The relation towards cognitive linguistics is ambiguous in Russia: it has a lot of supporters and opponents. The advantages of this branch of linguistics are flexibility, the ability to see well-known facts from the other sight, being data-friendly (i.e. leaning more strongly toward data collection than toward theory) and user-friendly (i.e. being accessible to all linguists, with no need to master a formal system).  It also offers a number of disadvantages like interdisciplinary character, hybrid nature, a lack of general methodological foundations and common conceptual approaches, no clear theoretical basis and commonly accepted terminology.
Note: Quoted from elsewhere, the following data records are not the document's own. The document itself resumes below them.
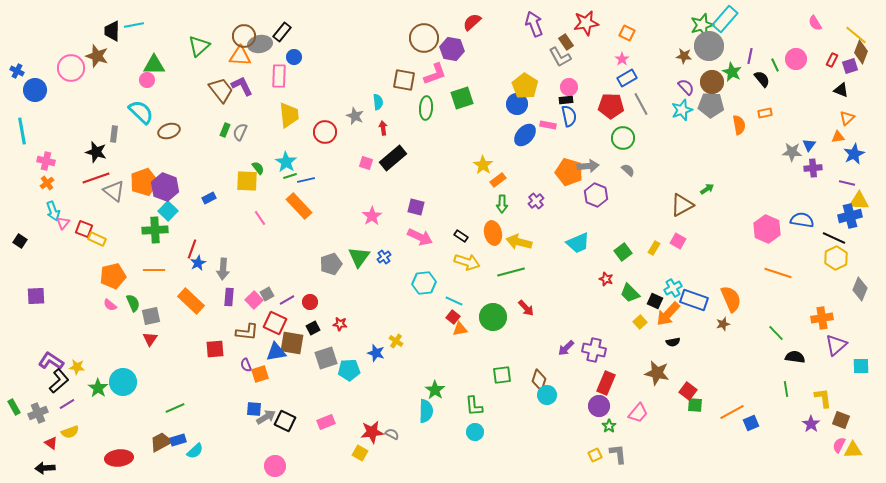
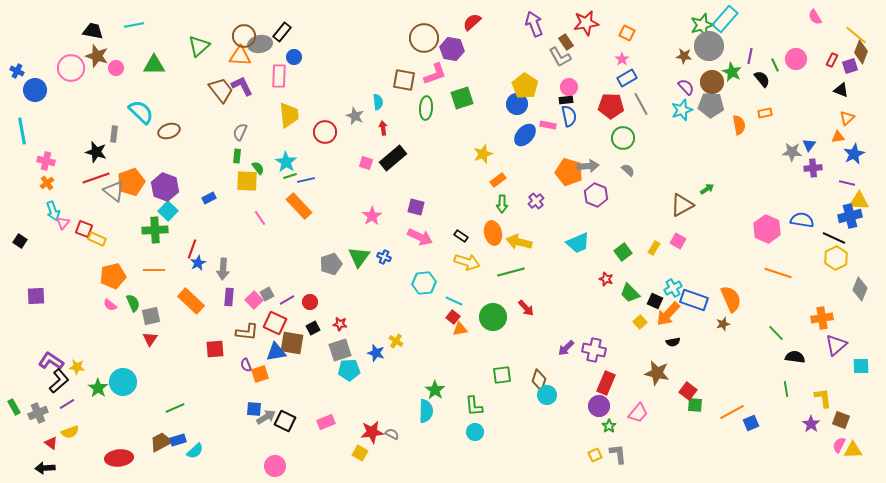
pink semicircle at (815, 23): moved 6 px up
black trapezoid at (112, 31): moved 19 px left; rotated 100 degrees clockwise
pink circle at (147, 80): moved 31 px left, 12 px up
green rectangle at (225, 130): moved 12 px right, 26 px down; rotated 16 degrees counterclockwise
yellow star at (483, 165): moved 11 px up; rotated 18 degrees clockwise
orange pentagon at (144, 182): moved 13 px left
blue cross at (384, 257): rotated 32 degrees counterclockwise
gray square at (326, 358): moved 14 px right, 8 px up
It should be noted that there are a number of notions which are developed in Russian linguistics, including linguistic personality (Y.N. Rfraulov, Y.D. Apresyan, V.G. Gak), concept and conceptospere (D.S. Likhachov, E.S. Kubryakova, Z.D. Popova, I.A. Sternin). According to researches, cognitive linguistics interprets language in terms of the concepts, sometimes universal, sometimes specific to a particular tongue. Concept is considered to be a mental representation, which determines how things are interrelated and how they are categorized. Man thinks in concepts, compares and combines them in his mind, creates new, more complicated ones.

Cognitive researches are mainly carried out on the materials of the Russian language. Researchers try to make specific descriptions of various concepts and their associations on the basis of dictionary data, survey responses, a variety of idioms and paremias. There are also research papers on the materials of the Bashkir, Kabardian,  Karachay-Balkar, Kazakh, Tatar languages (A.D. Khayrullina, R.M. Valiev, G.B. Gafarov, T.A. Kildybekova, R.R. Zamaletdinov, etc.). Comparative studies on the basis of two or more languages are also of great importance, and they can play an invaluable role in the promotion of cognitive linguistics in different cultures, in the encouraging practical and interdisciplinary applications of it.


  1. Evans, Vyvyan. Language and Cognition: The View from Cognitive Linguistics [Electronic Resource]. – Mode of Access:
  2. Janda, Laura A. Cognitive Linguistics [Electronic Resource]. – Mode of Access:
  3. Langaker, Ronald. Concept, Image, Symbol: The Cognitive Basis of Grammar. – 2nd edn. – Berlin: Mouton de Gruyter, 1991.